I’m currently a player in a group running the Tomb of Annihilation so character death is never far from my mind. While I’ve yet to lose my cleric, she’s lost plenty of companions to the myriad of monsters and traps. (No surprise there given the reputation of ToA). While some of these deaths were the result of epic encounters, others were…well, lackluster.
The pain of losing a character – one that you have spent hours of your life molding and investing in emotionally – to a laughably bad and anticlimactic death is awful. This is where Abyssal Brew’s supplement The Cycle comes in to make things a little more interesting. Designed to be a replacement for the death system in 5e, The Cycle aims to “[provide] a more cinematic feeling to the possible end of a character’s life”.

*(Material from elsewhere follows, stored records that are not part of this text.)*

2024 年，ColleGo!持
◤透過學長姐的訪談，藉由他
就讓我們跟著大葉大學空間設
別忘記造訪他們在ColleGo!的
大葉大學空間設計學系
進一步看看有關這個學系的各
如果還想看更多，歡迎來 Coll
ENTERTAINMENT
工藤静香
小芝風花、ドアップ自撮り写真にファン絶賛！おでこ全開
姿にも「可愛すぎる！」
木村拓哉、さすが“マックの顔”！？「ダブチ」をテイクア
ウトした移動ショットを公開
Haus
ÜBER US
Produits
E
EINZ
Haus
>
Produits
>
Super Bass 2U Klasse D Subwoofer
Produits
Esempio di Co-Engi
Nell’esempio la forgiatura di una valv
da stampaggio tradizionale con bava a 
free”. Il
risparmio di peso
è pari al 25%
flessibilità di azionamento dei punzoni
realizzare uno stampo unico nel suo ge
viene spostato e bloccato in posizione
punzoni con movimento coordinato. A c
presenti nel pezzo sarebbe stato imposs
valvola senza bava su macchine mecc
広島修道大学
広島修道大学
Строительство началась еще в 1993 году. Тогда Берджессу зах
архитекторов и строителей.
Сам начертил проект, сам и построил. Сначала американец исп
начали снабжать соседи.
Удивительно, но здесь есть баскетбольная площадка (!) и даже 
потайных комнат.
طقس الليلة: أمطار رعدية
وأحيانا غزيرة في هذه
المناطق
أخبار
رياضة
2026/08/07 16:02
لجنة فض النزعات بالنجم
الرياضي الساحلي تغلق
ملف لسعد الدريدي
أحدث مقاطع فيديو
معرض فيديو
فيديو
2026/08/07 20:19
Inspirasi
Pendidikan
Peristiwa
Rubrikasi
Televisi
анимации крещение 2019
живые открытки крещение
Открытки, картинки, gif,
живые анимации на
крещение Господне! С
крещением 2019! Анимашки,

In a nutshell, The Cycle does away with characters falling immediately unconscious when they drop to 0 hit points. Although falling unconscious is an appropriate consequence in many scenarios, in the heat of battle it’s incredibly punishing to fall so abruptly. In The Cycle, when you hit 0 hit points or descend into negative hit points, you’re still up and moving…You just look, feel, and perform worse. It enforces realistic* parameters for your brutalized character:
- Attacks, checks, and saving throws (except for your Cycle saving throws) are made at disadvantage
- Enemies have the advantage on saving throws against your abilities
- Your damage is halved
- Your speed is reduced by 5 feet
*As realistic as a fantasy roleplaying game can be.
Enduring the Cycle
The Cycle requires saving throws that are not so different from vanilla death saving throws. You are required to make 3 successes to exit The Cycle, and 3 failures still mean the end of the journey for your character. However, without revealing too much, failed saving throws within The Cycle system are an interesting roleplay opportunity as you carry the failures with you until the next long rest. Say you barely scrape by in a tough fight and limp away with a failure or two. A character nursing a near-mortal wound at the campfire later that day serves as a wicked reminder of how close they really are to death in pursuit of their respective goals.
The Cycle also introduces a new status called On The Brink that presents an additional opportunity for a roleplay-rich, high-stakes encounter. This status is ‘activated’ when a character is stabilized or brought back to exactly 0 hit points. In this case, a character can never put themselves On The Brink but must rely on another character with a healer’s kit or another method of stabilization. You better hope you’ve been treating your cleric or party healer well because you’ll need them in order to shake off The Cycle.
Final Verdict & Last Word
In case it wasn’t obvious, I’m a DM and a player that values roleplay at the table. I’m also not someone that likes losing other characters or my own to anticlimactic ends. The time between death saving throws is agonizing and the “consciousness yo-yo”, as Matthew puts it, may reduce characters to little more than speed bumps on the battlefield. I don’t think it’s controversial to think player character deaths are difficult, but if your character should die, wouldn’t you want their death to be just as much of an experience as their life? This particular contribution to 5e homebrew content is perfect for any DM interested in boosting roleplay and raising the stakes in combat.
I didn’t want to end this review without mentioning the look of the supplement. The artwork and layout from Fernando and Matthew are stunning and polished. The cinematic mood the system aims for is matched by dark illustrations of a tense showdown and an unfortunate misstep. Definitely one of the prettier brews in a collection.